Collected data

·····

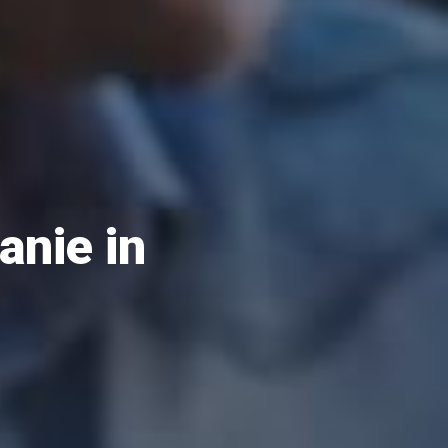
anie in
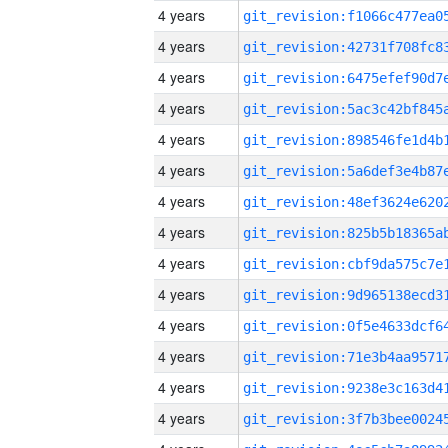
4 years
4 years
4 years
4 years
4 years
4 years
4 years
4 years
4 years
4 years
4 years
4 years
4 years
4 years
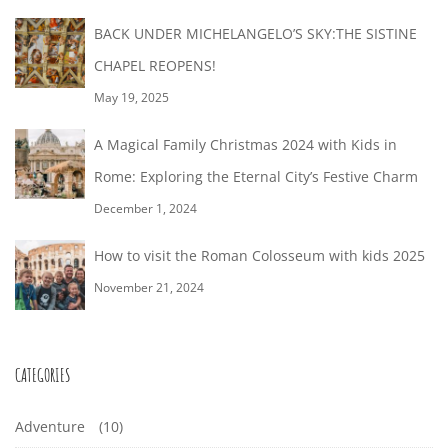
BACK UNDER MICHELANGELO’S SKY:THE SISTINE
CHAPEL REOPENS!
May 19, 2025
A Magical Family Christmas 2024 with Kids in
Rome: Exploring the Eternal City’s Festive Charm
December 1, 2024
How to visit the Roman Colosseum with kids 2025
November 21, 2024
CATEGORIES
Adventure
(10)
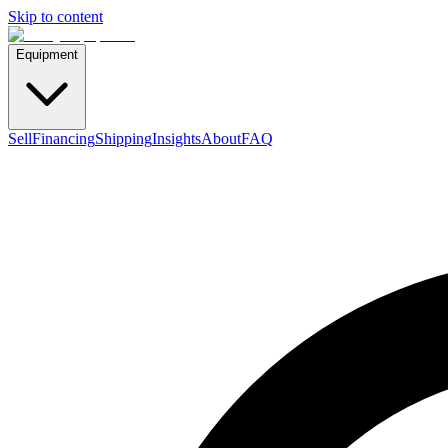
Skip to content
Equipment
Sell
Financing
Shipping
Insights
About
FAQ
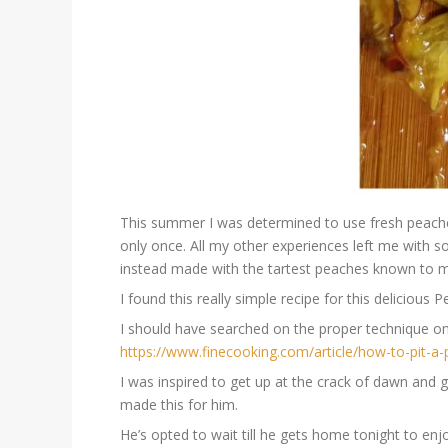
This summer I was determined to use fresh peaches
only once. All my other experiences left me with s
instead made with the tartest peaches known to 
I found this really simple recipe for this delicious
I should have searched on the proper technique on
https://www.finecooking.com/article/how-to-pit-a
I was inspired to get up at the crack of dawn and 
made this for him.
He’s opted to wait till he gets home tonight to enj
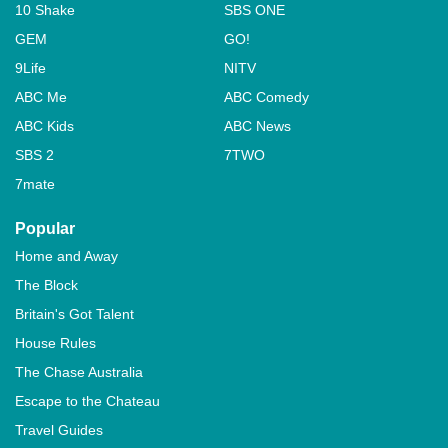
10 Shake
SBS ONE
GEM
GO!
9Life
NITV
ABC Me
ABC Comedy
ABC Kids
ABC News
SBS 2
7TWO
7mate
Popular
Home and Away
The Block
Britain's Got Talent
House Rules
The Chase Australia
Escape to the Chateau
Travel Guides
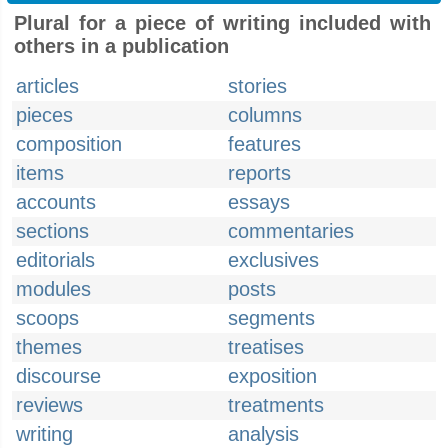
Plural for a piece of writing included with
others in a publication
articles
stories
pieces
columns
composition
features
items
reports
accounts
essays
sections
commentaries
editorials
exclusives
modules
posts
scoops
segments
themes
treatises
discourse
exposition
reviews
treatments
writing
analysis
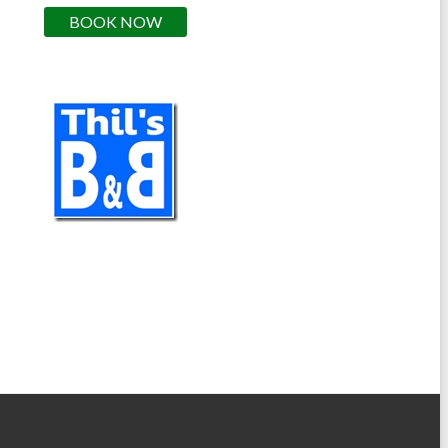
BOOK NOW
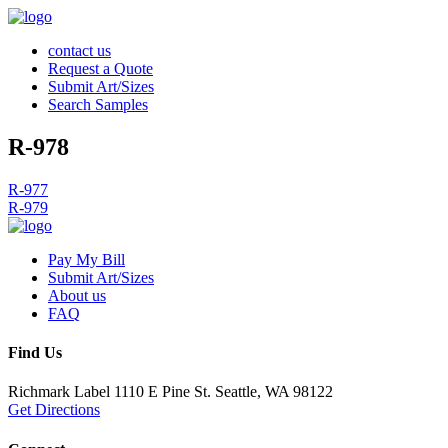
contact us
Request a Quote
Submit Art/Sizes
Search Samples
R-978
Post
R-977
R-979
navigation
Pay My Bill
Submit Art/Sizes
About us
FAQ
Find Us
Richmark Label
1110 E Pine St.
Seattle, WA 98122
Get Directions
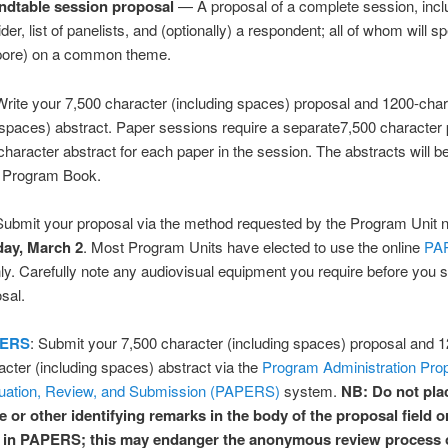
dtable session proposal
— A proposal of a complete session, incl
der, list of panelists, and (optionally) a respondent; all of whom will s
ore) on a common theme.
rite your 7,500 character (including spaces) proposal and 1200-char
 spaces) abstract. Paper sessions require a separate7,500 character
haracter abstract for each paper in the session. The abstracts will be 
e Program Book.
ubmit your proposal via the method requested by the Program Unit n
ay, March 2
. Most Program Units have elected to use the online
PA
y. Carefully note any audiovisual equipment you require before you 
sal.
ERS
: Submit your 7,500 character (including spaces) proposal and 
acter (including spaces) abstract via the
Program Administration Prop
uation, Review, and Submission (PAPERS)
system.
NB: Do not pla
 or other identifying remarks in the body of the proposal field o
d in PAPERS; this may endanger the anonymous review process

·····

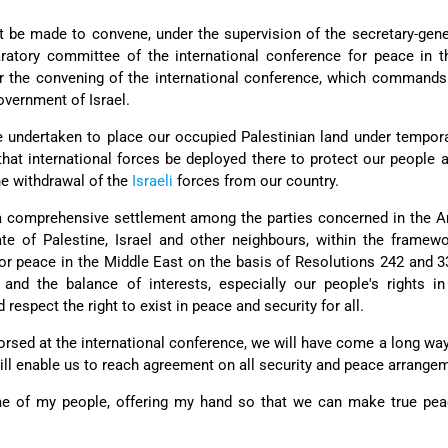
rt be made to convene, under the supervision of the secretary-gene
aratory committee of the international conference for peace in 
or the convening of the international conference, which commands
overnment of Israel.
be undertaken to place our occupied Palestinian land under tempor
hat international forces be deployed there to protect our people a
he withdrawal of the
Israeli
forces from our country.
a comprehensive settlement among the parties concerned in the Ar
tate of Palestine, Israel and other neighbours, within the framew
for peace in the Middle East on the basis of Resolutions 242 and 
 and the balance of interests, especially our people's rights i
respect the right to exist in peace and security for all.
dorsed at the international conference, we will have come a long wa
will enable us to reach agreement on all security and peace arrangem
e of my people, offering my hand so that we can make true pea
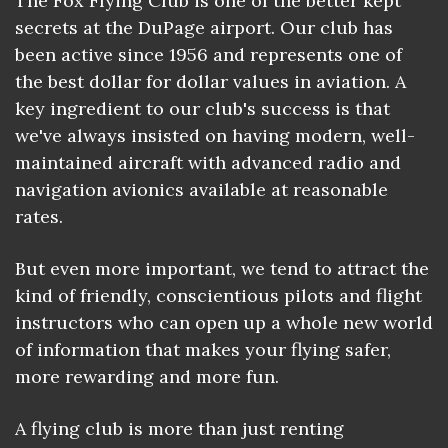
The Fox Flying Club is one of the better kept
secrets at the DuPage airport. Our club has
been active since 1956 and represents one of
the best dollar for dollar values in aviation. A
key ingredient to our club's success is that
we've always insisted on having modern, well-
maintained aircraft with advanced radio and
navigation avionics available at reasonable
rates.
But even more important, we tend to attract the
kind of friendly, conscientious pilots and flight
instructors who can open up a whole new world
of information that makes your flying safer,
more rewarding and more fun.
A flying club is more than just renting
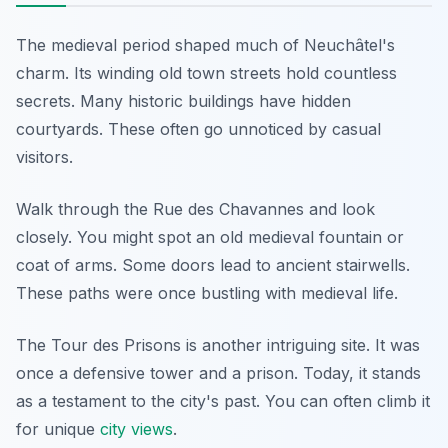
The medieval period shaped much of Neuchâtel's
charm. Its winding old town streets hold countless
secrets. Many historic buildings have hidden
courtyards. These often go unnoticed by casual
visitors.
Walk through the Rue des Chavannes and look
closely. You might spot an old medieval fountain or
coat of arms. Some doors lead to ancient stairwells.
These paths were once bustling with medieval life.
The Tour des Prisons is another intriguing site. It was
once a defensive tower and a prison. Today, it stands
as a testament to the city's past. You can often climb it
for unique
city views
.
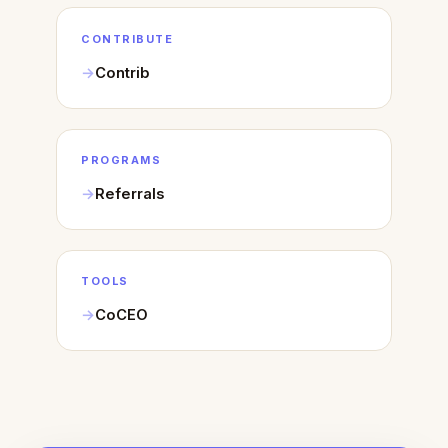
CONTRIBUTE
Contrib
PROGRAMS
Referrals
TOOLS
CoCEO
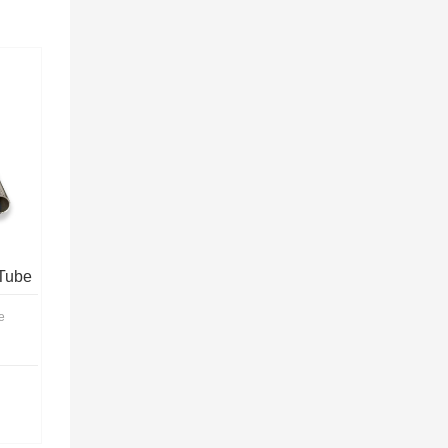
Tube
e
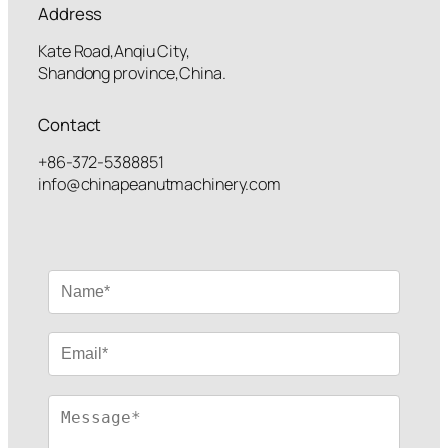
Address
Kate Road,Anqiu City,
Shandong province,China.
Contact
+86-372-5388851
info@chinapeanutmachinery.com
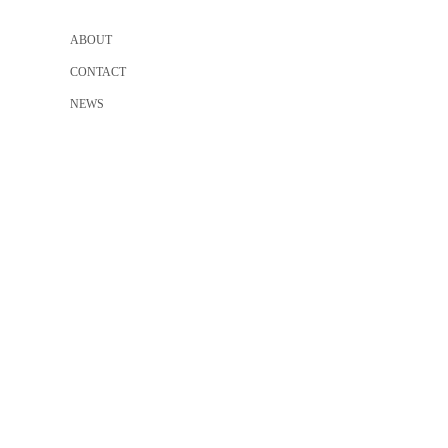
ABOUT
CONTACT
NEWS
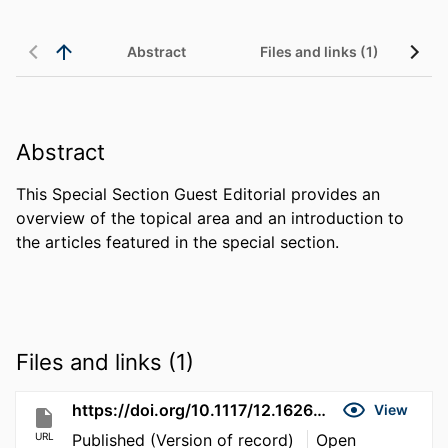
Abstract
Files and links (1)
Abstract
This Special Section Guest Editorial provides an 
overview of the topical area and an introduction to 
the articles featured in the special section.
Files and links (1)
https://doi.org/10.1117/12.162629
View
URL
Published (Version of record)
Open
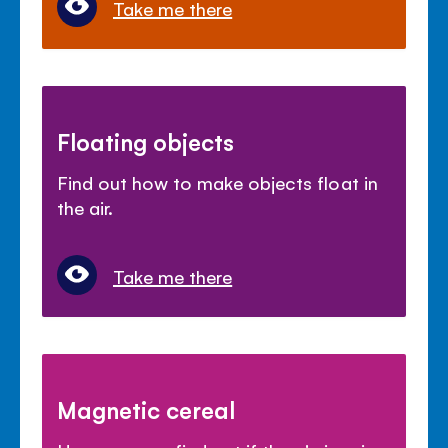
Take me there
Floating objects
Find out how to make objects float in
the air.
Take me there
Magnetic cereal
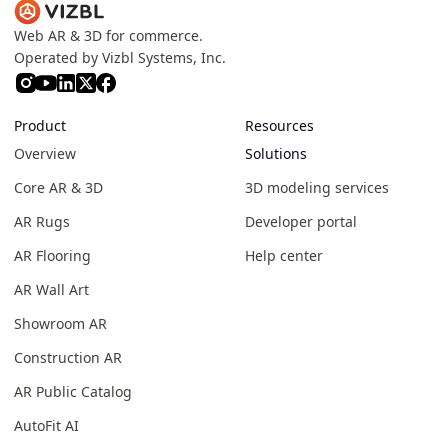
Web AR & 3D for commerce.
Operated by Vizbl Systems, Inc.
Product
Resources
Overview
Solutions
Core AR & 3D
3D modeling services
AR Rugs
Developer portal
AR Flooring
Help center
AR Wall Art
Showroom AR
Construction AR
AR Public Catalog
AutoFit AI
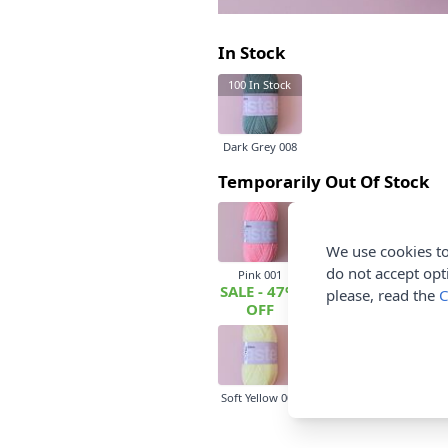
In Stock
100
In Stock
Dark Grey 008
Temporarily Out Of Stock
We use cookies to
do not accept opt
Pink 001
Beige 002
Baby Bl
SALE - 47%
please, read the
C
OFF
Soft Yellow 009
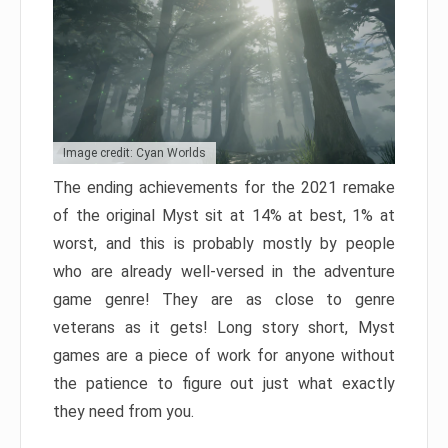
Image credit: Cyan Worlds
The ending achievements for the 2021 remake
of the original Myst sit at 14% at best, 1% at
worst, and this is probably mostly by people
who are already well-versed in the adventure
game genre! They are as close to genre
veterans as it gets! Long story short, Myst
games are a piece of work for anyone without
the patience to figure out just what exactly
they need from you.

·····

What should come back is an exact copy of the lines above from the line with "others in a publication" to the line with "dtable session proposal", both included, minus the pictures.

Answer box:
others in a publication
articles
stories
pieces
columns
composition
features
items
reports
accounts
essays
sections
commentaries
editorials
exclusives
modules
posts
scoops
segments
themes
treatises
discourse
exposition
reviews
treatments
writing
analysis
BOOK NOW
contact us
Request a Quote
Submit Art/Sizes
Search Samples
R-978
Post
R-977
R-979
navigation
Pay My Bill
Submit Art/Sizes
About us
FAQ
Find Us
Richmark Label
1110 E Pine St.
Seattle, WA 98122
Get Directions
dtable session proposal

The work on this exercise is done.